Pero, una vez pasadas la consagración y la coronación, se vio claro que Celestino V no estaba preparado para el oficio pontifical. Su ingenuidad le convirtió en instrumento del rey Carlos, quien, naturalmente, le utilizó en su favor y aun le convenció de que trasladase su residencia a Nápoles. El Papa ofendió profundamente a los cardenales italianos al negarse a volver a Roma y al crear trece nuevos cardenales, casi todos favorables a los intereses franconapolitanos. Por otra parte, Celestino V sabía muy poco latín y apenas conocía el derecho canónico, lo cual le llevó a cometer muchos errores. El movimiento rigorista de los "Spirituali" le consideraba como un enviado del cielo, lo mismo que los cazadores de puestos honoríficos, pues el buen Papa daba a todos cuanto le pedían y llegó incluso a otorgar el mismo beneficio a varios individuos. La confusión que todo esto creó fue inaudita.

Desasosegado y perdido en su propio palacio, Celestino V mandó que le construyesen una celda en el interior de él. Al acercarse el adviento, propuso retirarse definitivamente a dicha celda y dejar que tres cardenales se encargasen del gobierno; pero sus consejeros le hicieron ver que eso equivalía, prácticamente, a crear tres Papas rivales. Consciente de su fracaso, desalentado y abrumado por el cansancio, Celestino empezó a cavilar sobre la manera de renunciar a aquella carga insoportable. Aunque la abdicación no tenía precedentes en la historia, el cardenal Gaetani y otros sabios a quienes consultó, le dijeron que era lícita y aun aconsejable, en ciertas circunstancias. El rey de Nápoles y algunos otros elementos se opusieron tenazmente; a pesar de ello, el 13 de diciembre de 1294, en un consistorio que tuvo lugar en Nápoles, san Celestino leyó una solemne declaración de abdicación, en la que alegaba su edad, su ignorancia, su incapacidad y sus maneras y lenguaje de hombre inculto. Inmediatamente después, se quitó las vestiduras pontificias y volvió a revestir el hábito. En seguida, postrándose ante la asamblea, pidió perdón por sus errores y exhortó a los cardenales a repararlos lo mejor posible, mediante la elección de un digno sucesor de san Pedro. La asamblea, muy conmovida, aceptó su renuncia y el santo anciano se retiró gozoso a su convento de Sulmona.
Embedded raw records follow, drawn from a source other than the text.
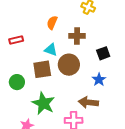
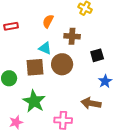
red rectangle: (16, 40) -> (11, 26), moved
blue star: (99, 80) -> (105, 81), moved
brown arrow: (88, 102) -> (91, 103), moved

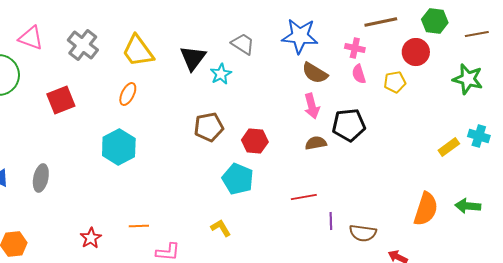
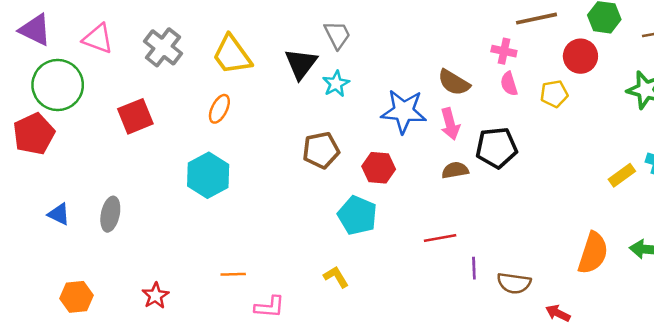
blue star: (300, 36) -> (404, 111), moved
gray trapezoid: (243, 44) -> (337, 35), moved, turned 30
red star: (91, 238) -> (155, 296), moved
Pero la paz no iba a durar mucho. El cardenal Gaetani, que había sido elegido para sucederle con el nombre de Bonifacio VIII, tuvo que hacer frente a la oposición de un fuerte partido y pidió al rey de Nápoles que enviase a Roma a su predecesor, cuya popularidad podía ayudarle a vencer la oposición. Celestino, al saber la noticia, trató de escapar cruzando el Adriático; pero fue hecho prisionero al cabo de algunos meses de andar errabundo por los bosques. Bonifacio le encerró en una reducida habitación del castillo de Fumone, en las cercanías de Anagni. Ahí murió Celestino V diez meses más tarde, el 19 de mayo de 1296. Se cuenta que acostumbraba decir: «Lo único que yo he deseado en este mundo es una celda y eso es lo que me han dado». El cuerpo de san Celestino descansa en la iglesia de Santa María del Colle, en Aquila, en los Abruzos, donde había sido consagrado obispo y Papa.

El artículo de Mons. Mann sobre san Celestino en el vol. XVII de Lives of the Popes in the Middle Ages, pp. 247-341, vale por muchos libros. Mons. Mann hace notar que las fuentes más importantes sobre san Celestino son una breve colección de documentos pontificios (el «Registrum» oficial se ha perdido), el Opus Metricum del cardenal Jacobo Gaetani de Stofaneschi, y los materiales biográficos publicados por los bolandistas modernos, en Analecta Bollandiana, vols. IX, X, XVI Y XVIII. La novela de John Ayscough (Mons. Bickerstaffe-Drew), «San Celestino», es un estudio muy sutil del infortunado Papa.